Demolition of Ile-Arugbo
- Date: 2 January 2020
- Location: Ilorin, Kwara State, Nigeria;
- Organised by: Committee on Review of Property of Kwara state
- Outcome: demolition of the building catapulted mixed feelings among the indigenes of the state.

= Demolition of Ile-Arugbo =

Demolition of a nursing home in Kwara State, Nigeria

Demolition of Ile-Arugbo is the decision of the Committee on Review of Property of Kwara state government, north-central Nigeria released on 1 July 2019 to reclaim the plots of land acquired by Dr. Olusola Saraki without proper documentation. Ile-Arugbo ( Old peoples home) is located directly opposite the family house of Saraki's in Ilorin, Kwara state. The building was constructed on plots of land owned by Dr Saraki to foster for aged people who visited him during his lifetime. In 1970, the state acquired the land for the construction of the phase II of its secretariat which was later abandoned.

In 1980, the project was redesigned for the construction of a civil Service Unit, State Secretariat and their parking space. In 1982, only the State Clinic was completed from the project design while the remaining pieces of land were allocated to Asa investment company. The decision of the government was informed by the Committee on Review of Sales of Property of Kwara State Government from 1999 that the said land was acquired without proof of payment. The government announced its decision to reclaim the land on 27 December 2019 before the demolition exercise took place on 2 January 2020. The demolition led to varies mixed feeling between the faction loyal to the state government, on one hand, People Democratic Party and the Saraki's dynastic in Ilorin led by Senator Bukola Saraki, Senate president of the 8th Nigeria National Assembly. on the other hand.

== Ile-Arugbo (Old peoples home) ==
Ile-Arugbo is a property owned by the late Olusola Saraki. The concept behind the structure is to serve as a platform for reaching out to aged people in Ilorin during the second republic where food, money and health care services are provided for the concerned people in the society. The said land was acquired by the state in 1970 for the construction of its Civil Service Unit, State Secretariat and parking spaces which was later abandoned. In 1980, it was redesigned but only the State Clinic was built while the rest of the land was allocated to Asa Investment Company in 1982, an entity owned by late Dr. Saraki

==Controversy and reactions ==
The controversy behind the demolition of the said property started on 27 December when an action informed by the decision of the Committee on Review of Sales of Property of Kwara state government since 1999 announced that the property opposite the family house of the late Dr Olusola Saraki was acquired without proof of payment. The committee announced its decision on 27 December 2019 and went ahead to effect its action on 2 January by 3 am ( WAT) In July 2019, the committee identified several properties of the state government that were allocated without proper documentation for reclamation. It further said the land in question was originally allocated for the construction of the state secretariat. Senator Gbemisola Saraki disagreed with the position of the state government and tagged the demolition exercise as a political vendetta against his family. According to Channels Tv, Gbemisola said "Again, as a loyal and dedicated daughter of my father, Dr Abubakar Olusola Saraki, whom I hold in very high esteem, I did not want to express my opinion on the propriety of the Governor’s recent political actions as it would be seen as biased because the late Waziri is my father. "However, given the turn of events and the violent nature of the Governor’s position, it is only right for me to speak now."
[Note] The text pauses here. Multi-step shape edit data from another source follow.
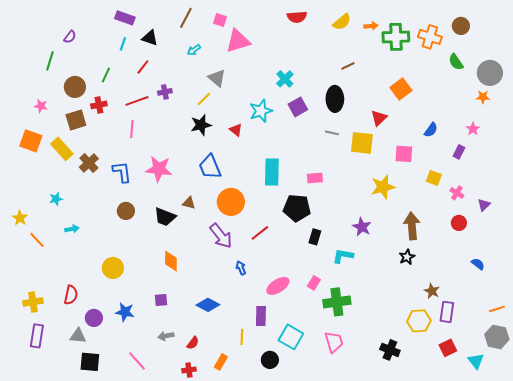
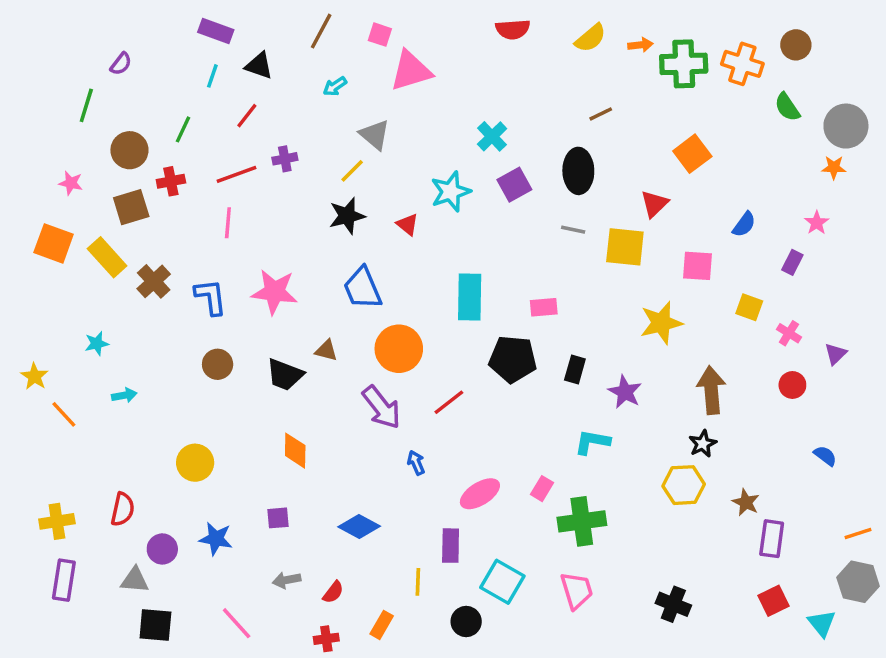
black rectangle: (315, 237) -> (575, 369), moved
yellow hexagon: (419, 321) -> (684, 485), moved

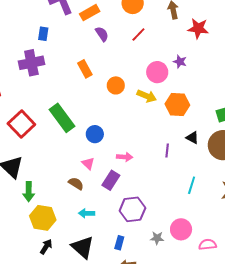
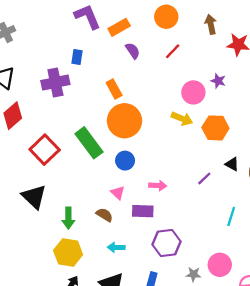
blue rectangle: (43, 34) -> (77, 57), moved
orange circle: (116, 85) -> (124, 121), moved, size x1.8
purple line: (167, 151) -> (204, 178), turned 40
purple rectangle: (111, 180) -> (143, 211), turned 60
green arrow: (29, 192) -> (68, 218), moved

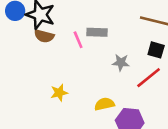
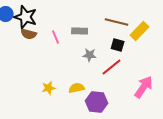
gray rectangle: (97, 32) -> (80, 31), moved
yellow star: (59, 93) -> (49, 88), moved

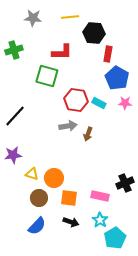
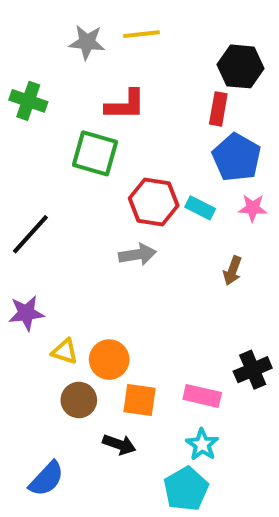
gray star: (33, 18) -> (87, 42), moved
black hexagon: (94, 33) -> (241, 66), moved
green cross: (14, 50) -> (28, 101), turned 36
brown arrow: (88, 134) -> (232, 271), moved
black arrow: (71, 222) -> (119, 444), moved
blue semicircle: (37, 226) -> (46, 479), moved
cyan pentagon: (115, 238) -> (186, 489), moved

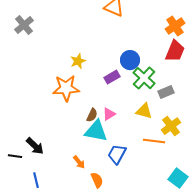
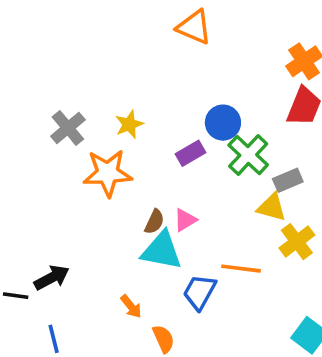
gray cross: (24, 25) -> (68, 128), moved
yellow triangle: (144, 111) -> (272, 207), moved
orange line: (154, 141) -> (241, 269), moved
black arrow: (35, 146) -> (52, 278), turned -72

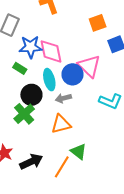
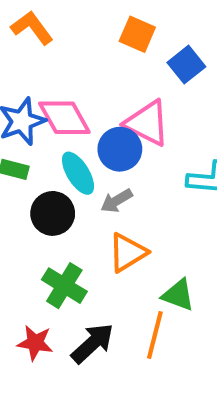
orange square: (98, 23) -> (137, 34), turned -30
green cross: (24, 114) -> (64, 286), moved

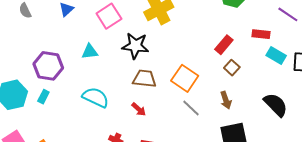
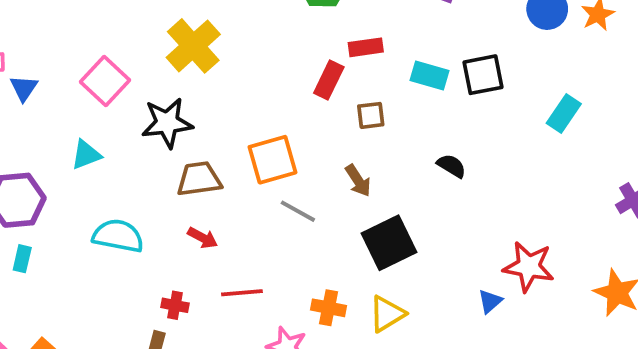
red rectangle: (261, 34) -> (366, 47), moved
brown square: (232, 68) -> (371, 115), moved, turned -35
orange square: (185, 78) -> (273, 160), turned -36
black semicircle: (276, 105) -> (451, 166), size x0.6

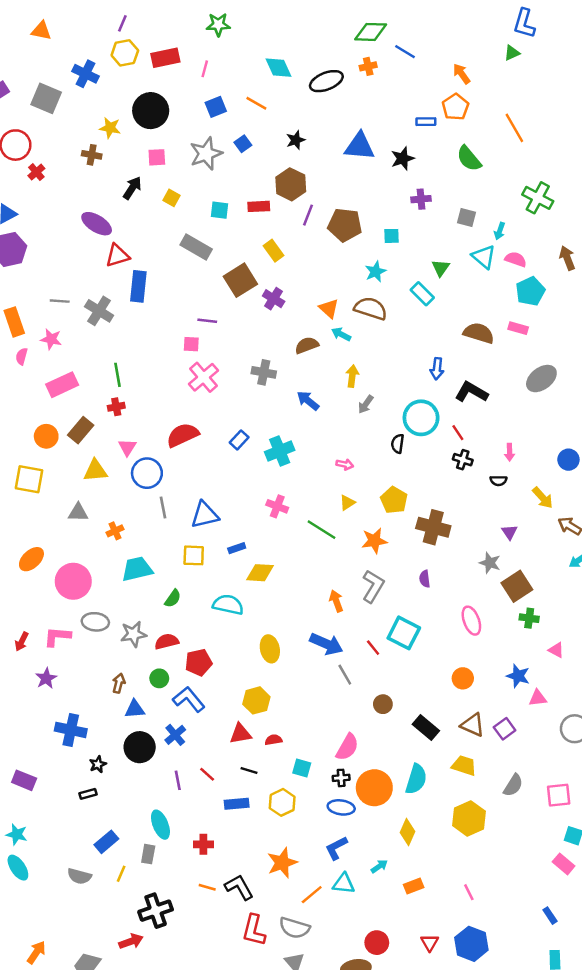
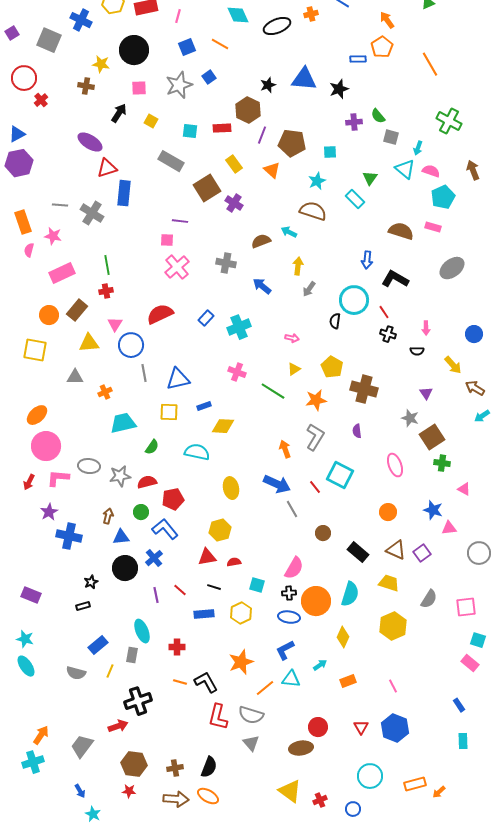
black star: (296, 140) -> (268, 85), moved
green semicircle: (469, 159) -> (378, 116), moved, size x0.7
orange triangle: (329, 308) -> (272, 170), moved
pink circle: (73, 581) -> (46, 446), moved
blue cross: (71, 730) -> (69, 536), moved

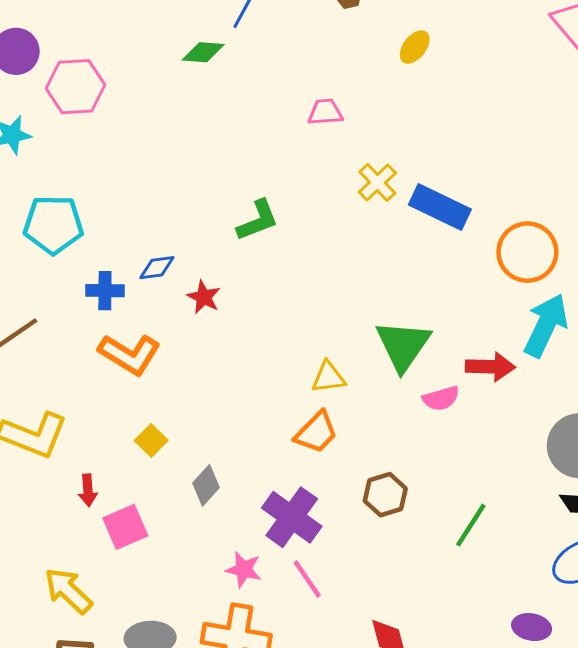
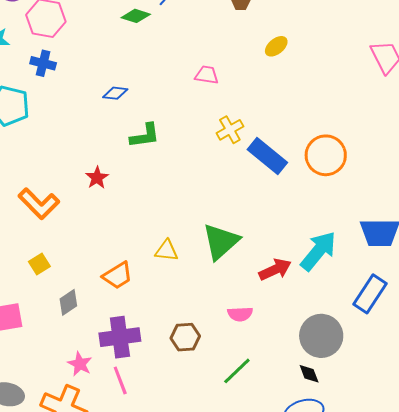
orange circle: (527, 252) -> (326, 155), moved
blue diamond: (157, 268) -> (115, 93), moved
blue cross: (105, 291) -> (43, 63), moved
red arrow: (490, 367) -> (275, 269), turned -40
pink semicircle: (441, 398) -> (240, 314), moved
orange trapezoid: (316, 432) -> (118, 276), moved
purple cross: (292, 517) -> (120, 337), turned 33

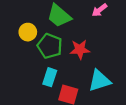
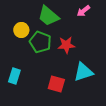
cyan rectangle: (50, 77) -> (14, 76), moved

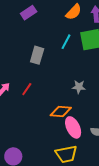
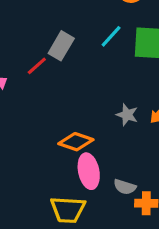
gray star: (79, 87) -> (127, 115), moved
red line: (27, 89) -> (37, 66), moved

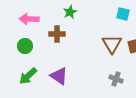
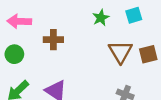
green star: (70, 12) -> (101, 18), moved
cyan square: (123, 14) -> (134, 15), turned -32

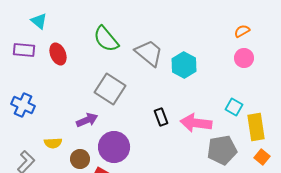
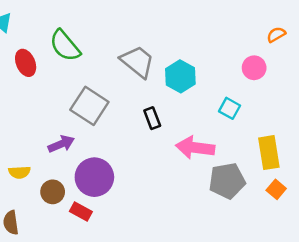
orange semicircle: (242, 31) -> (276, 35), moved
green semicircle: (106, 39) -> (65, 46), moved
cyan square: (234, 107) -> (230, 108), moved
black rectangle: (161, 117) -> (152, 118), moved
"There might have been some elements within my party, APC, who wanted to change the OTOGe narrative of the 2019 elections to be about the Sarakis and not about what it was – the removal of a failing PDP Administration."

“But clearly by some recent steps taken, especially with Thursday’s actions, Kwara State APC must be careful to not allow a few elements with their own agenda, other than governance, to turn their personal vendetta into the official position of APC in the State. They must not be allowed to hijack the narrative of what our party stands for". The People Democratic Party in the state also petitioned the National Human Rights Commission (NHRC) for the alleged use of live ammunition and tear-gas by the state government to harass the aged people who protested against the exercise.